De originele versie van dit verhaal verscheen erin Quanta-tijdschrift.
Drink een glas wijn en je zult merken dat er voortdurend vloeistof langs de natte kant van het glas druppelt. In 1855, James Thomson, de broer van Lord Kelvin, uitgelegd in de Filosofisch tijdschrift dat deze ‘tranen’ of ‘poten’ van wijn het gevolg zijn van het verschil in oppervlaktespanning tussen alcohol en water. “Dit feit biedt een verklaring voor verschillende zeer merkwaardige bewegingen”, schreef Thomson. Hij realiseerde zich niet dat hetzelfde effect, later het Marangoni-effect genoemd, ook van invloed zou kunnen zijn op de ontwikkeling van embryo’s.

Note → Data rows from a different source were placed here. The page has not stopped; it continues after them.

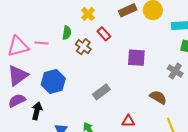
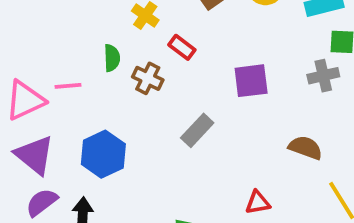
gray cross: (175, 71) -> (323, 76), moved, turned -35
purple triangle: (18, 75) -> (35, 155), turned -35
gray rectangle: (101, 92) -> (197, 130), moved

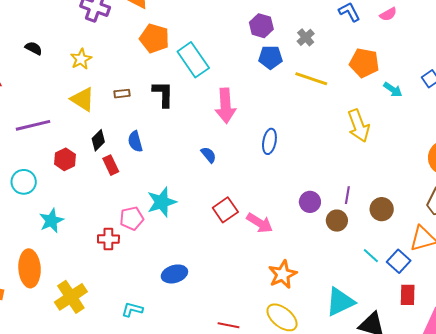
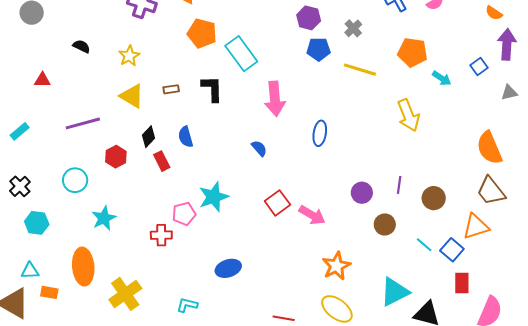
brown circle: (337, 221) -> (385, 224), moved

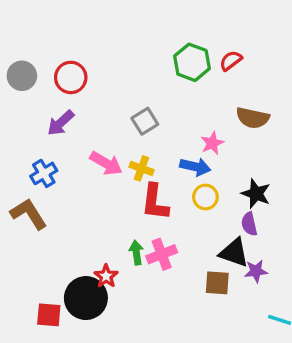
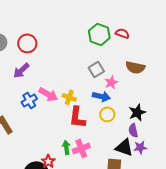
red semicircle: (231, 61) -> (122, 33), turned 56
gray square: (145, 121) -> (96, 69), moved
blue cross: (44, 173) -> (29, 100), moved
black star: (256, 194) -> (137, 112), turned 30
purple star: (256, 271) -> (140, 147), moved

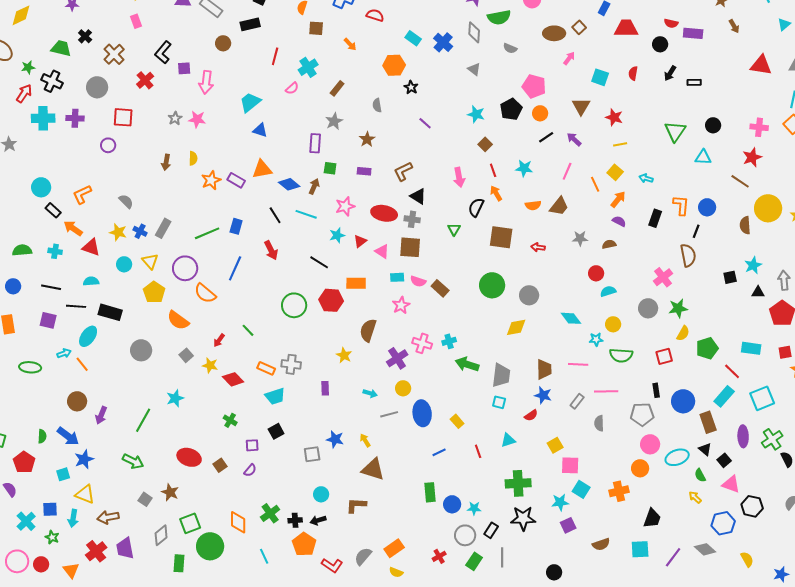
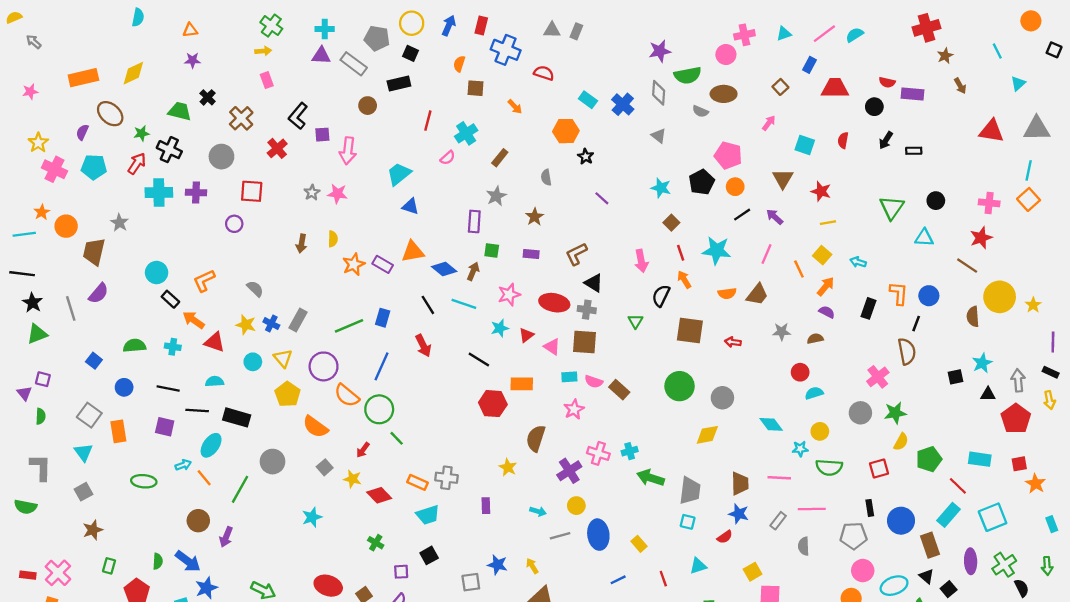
brown ellipse: (554, 33) -> (724, 94), moved
cyan star: (524, 168) -> (717, 250), size x1.4
green circle: (294, 305) -> (379, 409), moved
green line: (143, 420) -> (240, 489), moved

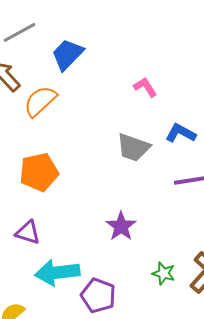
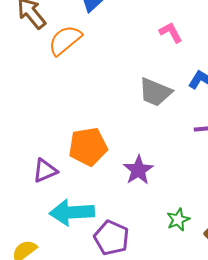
orange pentagon: (39, 172) -> (88, 147), moved
purple triangle: (28, 232) -> (45, 171), turned -44
green star: (164, 273) -> (178, 220), turned 30

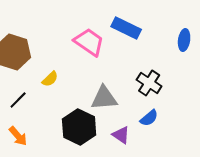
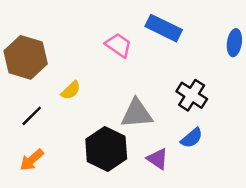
pink trapezoid: (89, 42) -> (118, 45), size x0.7
orange arrow: (18, 136) -> (32, 160), turned 90

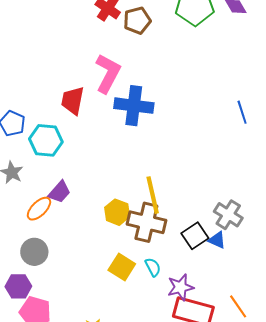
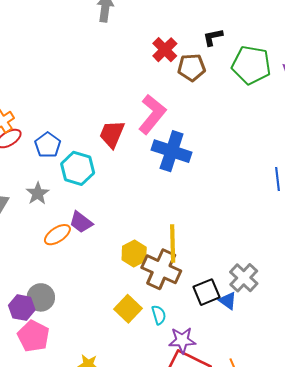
purple trapezoid: (59, 192) -> (81, 222), turned 75
gray circle: (34, 252) -> (41, 297), moved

In maart kwam een groep biofysici naar Frankrijk gemeld dat het Marangoni-effect verantwoordelijk is voor het cruciale moment waarop een homogene klodder cellen zich uitstrekt en een kop-staart-as ontwikkelt – de eerste bepalende kenmerken van het organisme dat het zal worden.
De bevinding maakt deel uit van een trend die de norm in de biologie tart. Doorgaans proberen biologen groei, ontwikkeling en andere biologische processen te karakteriseren als het resultaat van chemische signalen die worden veroorzaakt door genetische instructies. Maar dat beeld leek vaak onvolledig. Onderzoekers waarderen nu steeds meer de rol van mechanische krachten in de biologie: krachten die weefsels duwen en trekken als reactie op hun materiële eigenschappen, waardoor de groei en ontwikkeling worden gestuurd op een manier die genen niet kunnen.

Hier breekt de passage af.